• Aim of the exercise: The reply should hold every line of the data below, unchanged, and none of the pictures.

• Available data:
= Beginning of Section =

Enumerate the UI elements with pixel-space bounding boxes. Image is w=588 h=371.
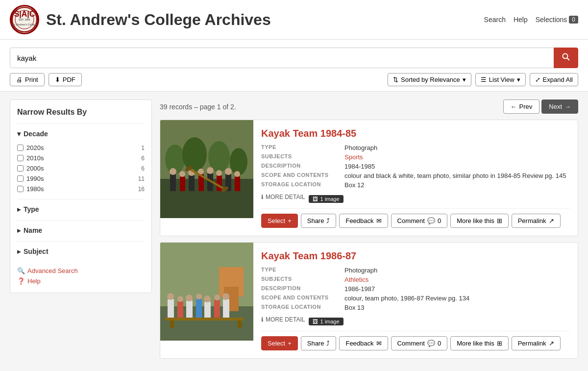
comment-button-1[interactable]: Comment 💬 0 bbox=[391, 214, 448, 228]
svg-rect-15 bbox=[180, 176, 185, 191]
svg-point-22 bbox=[207, 167, 214, 174]
help-link[interactable]: ❓ Help bbox=[17, 277, 145, 285]
svg-rect-13 bbox=[170, 174, 176, 191]
info-icon: ℹ bbox=[261, 316, 264, 323]
external-link-icon: ↗ bbox=[549, 340, 554, 347]
svg-rect-38 bbox=[177, 301, 183, 319]
svg-point-45 bbox=[204, 296, 211, 302]
svg-rect-51 bbox=[170, 321, 174, 328]
feedback-button-2[interactable]: Feedback ✉ bbox=[339, 336, 388, 350]
search-bar-area: 🖨 Print ⬇ PDF ⇅ Sorted by Relevance ▾ ☰ … bbox=[0, 40, 588, 92]
record-footer-2: Select + Share ⤴ Feedback ✉ Comment 💬 bbox=[261, 331, 570, 350]
results-count: 39 records – page 1 of 2. bbox=[160, 103, 236, 111]
sort-select[interactable]: ⇅ Sorted by Relevance ▾ bbox=[388, 73, 471, 86]
svg-point-12 bbox=[230, 148, 247, 175]
svg-point-39 bbox=[177, 296, 183, 302]
info-icon: ℹ bbox=[261, 194, 264, 200]
record-fields-1: TYPE Photograph SUBJECTS Sports DESCRIPT… bbox=[261, 144, 570, 189]
view-select[interactable]: ☰ List View ▾ bbox=[475, 73, 526, 86]
list-item: 2020s 1 bbox=[17, 143, 145, 153]
comment-button-2[interactable]: Comment 💬 0 bbox=[391, 336, 448, 350]
site-title: St. Andrew's College Archives bbox=[46, 11, 271, 29]
toolbar-right: ⇅ Sorted by Relevance ▾ ☰ List View ▾ ⤢ … bbox=[388, 73, 578, 86]
more-detail-link-1[interactable]: ℹ MORE DETAIL bbox=[261, 194, 305, 200]
svg-rect-46 bbox=[214, 300, 220, 319]
print-button[interactable]: 🖨 Print bbox=[10, 73, 45, 86]
share-icon: ⤴ bbox=[326, 340, 330, 347]
svg-point-49 bbox=[222, 293, 229, 300]
advanced-search-link[interactable]: 🔍 Advanced Search bbox=[17, 267, 145, 274]
sort-chevron-icon: ▾ bbox=[463, 76, 466, 83]
facet-decade-header[interactable]: ▾ Decade bbox=[17, 128, 145, 140]
facet-subject-header[interactable]: ▸ Subject bbox=[17, 246, 145, 257]
svg-point-43 bbox=[196, 294, 202, 299]
svg-rect-44 bbox=[204, 301, 211, 319]
svg-point-16 bbox=[179, 171, 185, 177]
permalink-button-2[interactable]: Permalink ↗ bbox=[512, 336, 561, 350]
nav-help[interactable]: Help bbox=[514, 16, 528, 24]
svg-text:St. Andrew's College: St. Andrew's College bbox=[12, 23, 37, 26]
facet-decade-items: 2020s 1 2010s 6 2000s 6 bbox=[17, 143, 145, 194]
more-like-this-button-2[interactable]: More like this ⊞ bbox=[450, 336, 509, 350]
search-input[interactable] bbox=[10, 48, 554, 68]
svg-point-47 bbox=[214, 295, 220, 300]
facet-type-header[interactable]: ▸ Type bbox=[17, 203, 145, 215]
svg-point-14 bbox=[170, 168, 176, 175]
share-button-1[interactable]: Share ⤴ bbox=[301, 214, 337, 228]
record-title-2[interactable]: Kayak Team 1986-87 bbox=[261, 250, 570, 262]
comment-icon: 💬 bbox=[427, 340, 435, 347]
decade-2010s-checkbox[interactable] bbox=[17, 155, 24, 161]
permalink-button-1[interactable]: Permalink ↗ bbox=[512, 214, 561, 228]
next-icon: → bbox=[564, 103, 571, 110]
record-fields-2: TYPE Photograph SUBJECTS Athletics DESCR… bbox=[261, 267, 570, 311]
facet-name-header[interactable]: ▸ Name bbox=[17, 224, 145, 236]
more-like-this-button-1[interactable]: More like this ⊞ bbox=[450, 214, 509, 228]
image-badge-1: 🖼 1 image bbox=[309, 195, 343, 203]
pdf-button[interactable]: ⬇ PDF bbox=[49, 73, 82, 86]
facet-name: ▸ Name bbox=[17, 220, 145, 236]
svg-rect-42 bbox=[196, 299, 202, 319]
decade-2020s-checkbox[interactable] bbox=[17, 145, 24, 151]
list-item: 1980s 16 bbox=[17, 184, 145, 194]
header-nav: Search Help Selections 0 bbox=[484, 16, 578, 24]
feedback-button-1[interactable]: Feedback ✉ bbox=[339, 214, 388, 228]
record-image-1 bbox=[160, 120, 253, 218]
prev-icon: ← bbox=[511, 103, 517, 110]
svg-point-26 bbox=[225, 168, 232, 175]
select-button-1[interactable]: Select + bbox=[261, 214, 298, 228]
facet-subject: ▸ Subject bbox=[17, 241, 145, 257]
decade-1980s-checkbox[interactable] bbox=[17, 186, 24, 192]
results-header: 39 records – page 1 of 2. ← Prev Next → bbox=[160, 99, 578, 114]
print-icon: 🖨 bbox=[16, 76, 23, 83]
plus-icon: + bbox=[288, 217, 292, 224]
svg-point-24 bbox=[216, 170, 222, 176]
svg-rect-52 bbox=[238, 321, 242, 328]
similar-icon: ⊞ bbox=[497, 217, 502, 224]
svg-rect-17 bbox=[189, 175, 195, 191]
share-button-2[interactable]: Share ⤴ bbox=[301, 336, 337, 350]
feedback-icon: ✉ bbox=[376, 217, 382, 224]
svg-rect-36 bbox=[168, 299, 174, 319]
prev-button[interactable]: ← Prev bbox=[503, 99, 540, 114]
detail-row-2: ℹ MORE DETAIL 🖼 1 image bbox=[261, 316, 570, 327]
image-icon: 🖼 bbox=[313, 196, 318, 202]
decade-2000s-checkbox[interactable] bbox=[17, 165, 24, 172]
search-button[interactable] bbox=[554, 48, 578, 68]
header-left: S|A|C EST. 1899 St. Andrew's College St.… bbox=[10, 5, 271, 34]
toolbar-left: 🖨 Print ⬇ PDF bbox=[10, 73, 82, 86]
select-button-2[interactable]: Select + bbox=[261, 336, 298, 350]
nav-selections[interactable]: Selections 0 bbox=[536, 16, 578, 24]
next-button[interactable]: Next → bbox=[541, 99, 578, 114]
nav-search[interactable]: Search bbox=[484, 16, 506, 24]
more-detail-link-2[interactable]: ℹ MORE DETAIL bbox=[261, 316, 305, 323]
image-badge-2: 🖼 1 image bbox=[309, 318, 343, 325]
record-footer-1: Select + Share ⤴ Feedback ✉ Comment 💬 bbox=[261, 208, 570, 228]
list-item: 2000s 6 bbox=[17, 163, 145, 173]
table-row: Kayak Team 1986-87 TYPE Photograph SUBJE… bbox=[160, 242, 578, 359]
decade-1990s-checkbox[interactable] bbox=[17, 175, 24, 182]
svg-point-10 bbox=[182, 137, 207, 172]
record-title-1[interactable]: Kayak Team 1984-85 bbox=[261, 128, 570, 139]
external-link-icon: ↗ bbox=[549, 217, 554, 224]
expand-all-button[interactable]: ⤢ Expand All bbox=[530, 73, 578, 86]
facet-decade: ▾ Decade 2020s 1 2010s 6 bbox=[17, 124, 145, 194]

= End of Section =

• Reply to the task:
Enumerate the UI elements with pixel-space bounding boxes. Image is w=588 h=371.
comment-button-1[interactable]: Comment 💬 0 bbox=[391, 214, 448, 228]
svg-rect-15 bbox=[180, 176, 185, 191]
svg-point-22 bbox=[207, 167, 214, 174]
help-link[interactable]: ❓ Help bbox=[17, 277, 145, 285]
svg-rect-13 bbox=[170, 174, 176, 191]
info-icon: ℹ bbox=[261, 316, 264, 323]
external-link-icon: ↗ bbox=[549, 340, 554, 347]
svg-rect-38 bbox=[177, 301, 183, 319]
svg-point-45 bbox=[204, 296, 211, 302]
svg-rect-51 bbox=[170, 321, 174, 328]
feedback-button-2[interactable]: Feedback ✉ bbox=[339, 336, 388, 350]
search-bar-area: 🖨 Print ⬇ PDF ⇅ Sorted by Relevance ▾ ☰ … bbox=[0, 40, 588, 92]
record-footer-2: Select + Share ⤴ Feedback ✉ Comment 💬 bbox=[261, 331, 570, 350]
results-count: 39 records – page 1 of 2. bbox=[160, 103, 236, 111]
sort-select[interactable]: ⇅ Sorted by Relevance ▾ bbox=[388, 73, 471, 86]
svg-point-12 bbox=[230, 148, 247, 175]
svg-point-39 bbox=[177, 296, 183, 302]
info-icon: ℹ bbox=[261, 194, 264, 200]
record-fields-1: TYPE Photograph SUBJECTS Sports DESCRIPT… bbox=[261, 144, 570, 189]
view-select[interactable]: ☰ List View ▾ bbox=[475, 73, 526, 86]
list-item: 2020s 1 bbox=[17, 143, 145, 153]
comment-button-2[interactable]: Comment 💬 0 bbox=[391, 336, 448, 350]
site-title: St. Andrew's College Archives bbox=[46, 11, 271, 29]
toolbar-right: ⇅ Sorted by Relevance ▾ ☰ List View ▾ ⤢ … bbox=[388, 73, 578, 86]
more-detail-link-1[interactable]: ℹ MORE DETAIL bbox=[261, 194, 305, 200]
svg-rect-46 bbox=[214, 300, 220, 319]
print-button[interactable]: 🖨 Print bbox=[10, 73, 45, 86]
share-icon: ⤴ bbox=[326, 340, 330, 347]
svg-point-49 bbox=[222, 293, 229, 300]
advanced-search-link[interactable]: 🔍 Advanced Search bbox=[17, 267, 145, 274]
sort-chevron-icon: ▾ bbox=[463, 76, 466, 83]
facet-decade-header[interactable]: ▾ Decade bbox=[17, 128, 145, 140]
facet-subject-header[interactable]: ▸ Subject bbox=[17, 246, 145, 257]
svg-point-43 bbox=[196, 294, 202, 299]
svg-rect-44 bbox=[204, 301, 211, 319]
svg-point-16 bbox=[179, 171, 185, 177]
permalink-button-2[interactable]: Permalink ↗ bbox=[512, 336, 561, 350]
nav-help[interactable]: Help bbox=[514, 16, 528, 24]
svg-text:St. Andrew's College: St. Andrew's College bbox=[12, 23, 37, 26]
facet-decade-items: 2020s 1 2010s 6 2000s 6 bbox=[17, 143, 145, 194]
more-like-this-button-2[interactable]: More like this ⊞ bbox=[450, 336, 509, 350]
search-input[interactable] bbox=[10, 48, 554, 68]
svg-point-47 bbox=[214, 295, 220, 300]
facet-type-header[interactable]: ▸ Type bbox=[17, 203, 145, 215]
svg-point-14 bbox=[170, 168, 176, 175]
share-button-1[interactable]: Share ⤴ bbox=[301, 214, 337, 228]
record-title-2[interactable]: Kayak Team 1986-87 bbox=[261, 250, 570, 262]
comment-icon: 💬 bbox=[427, 340, 435, 347]
decade-2010s-checkbox[interactable] bbox=[17, 155, 24, 161]
permalink-button-1[interactable]: Permalink ↗ bbox=[512, 214, 561, 228]
next-icon: → bbox=[564, 103, 571, 110]
record-fields-2: TYPE Photograph SUBJECTS Athletics DESCR… bbox=[261, 267, 570, 311]
facet-name-header[interactable]: ▸ Name bbox=[17, 224, 145, 236]
more-like-this-button-1[interactable]: More like this ⊞ bbox=[450, 214, 509, 228]
image-badge-1: 🖼 1 image bbox=[309, 195, 343, 203]
pdf-button[interactable]: ⬇ PDF bbox=[49, 73, 82, 86]
facet-name: ▸ Name bbox=[17, 220, 145, 236]
svg-rect-42 bbox=[196, 299, 202, 319]
decade-2020s-checkbox[interactable] bbox=[17, 145, 24, 151]
list-item: 1980s 16 bbox=[17, 184, 145, 194]
header-nav: Search Help Selections 0 bbox=[484, 16, 578, 24]
feedback-button-1[interactable]: Feedback ✉ bbox=[339, 214, 388, 228]
record-image-1 bbox=[160, 120, 253, 218]
prev-icon: ← bbox=[511, 103, 517, 110]
svg-point-26 bbox=[225, 168, 232, 175]
select-button-1[interactable]: Select + bbox=[261, 214, 298, 228]
facet-subject: ▸ Subject bbox=[17, 241, 145, 257]
decade-1980s-checkbox[interactable] bbox=[17, 186, 24, 192]
results-header: 39 records – page 1 of 2. ← Prev Next → bbox=[160, 99, 578, 114]
print-icon: 🖨 bbox=[16, 76, 23, 83]
plus-icon: + bbox=[288, 217, 292, 224]
svg-point-24 bbox=[216, 170, 222, 176]
svg-rect-52 bbox=[238, 321, 242, 328]
similar-icon: ⊞ bbox=[497, 217, 502, 224]
svg-rect-17 bbox=[189, 175, 195, 191]
share-button-2[interactable]: Share ⤴ bbox=[301, 336, 337, 350]
feedback-icon: ✉ bbox=[376, 217, 382, 224]
svg-rect-36 bbox=[168, 299, 174, 319]
prev-button[interactable]: ← Prev bbox=[503, 99, 540, 114]
detail-row-2: ℹ MORE DETAIL 🖼 1 image bbox=[261, 316, 570, 327]
image-icon: 🖼 bbox=[313, 196, 318, 202]
decade-2000s-checkbox[interactable] bbox=[17, 165, 24, 172]
search-button[interactable] bbox=[554, 48, 578, 68]
header-left: S|A|C EST. 1899 St. Andrew's College St.… bbox=[10, 5, 271, 34]
toolbar-left: 🖨 Print ⬇ PDF bbox=[10, 73, 82, 86]
select-button-2[interactable]: Select + bbox=[261, 336, 298, 350]
nav-selections[interactable]: Selections 0 bbox=[536, 16, 578, 24]
next-button[interactable]: Next → bbox=[541, 99, 578, 114]
nav-search[interactable]: Search bbox=[484, 16, 506, 24]
more-detail-link-2[interactable]: ℹ MORE DETAIL bbox=[261, 316, 305, 323]
image-badge-2: 🖼 1 image bbox=[309, 318, 343, 325]
record-footer-1: Select + Share ⤴ Feedback ✉ Comment 💬 bbox=[261, 208, 570, 228]
list-item: 2000s 6 bbox=[17, 163, 145, 173]
table-row: Kayak Team 1986-87 TYPE Photograph SUBJE… bbox=[160, 242, 578, 359]
decade-1990s-checkbox[interactable] bbox=[17, 175, 24, 182]
svg-point-10 bbox=[182, 137, 207, 172]
record-title-1[interactable]: Kayak Team 1984-85 bbox=[261, 128, 570, 139]
external-link-icon: ↗ bbox=[549, 217, 554, 224]
expand-all-button[interactable]: ⤢ Expand All bbox=[530, 73, 578, 86]
facet-decade: ▾ Decade 2020s 1 2010s 6 bbox=[17, 124, 145, 194]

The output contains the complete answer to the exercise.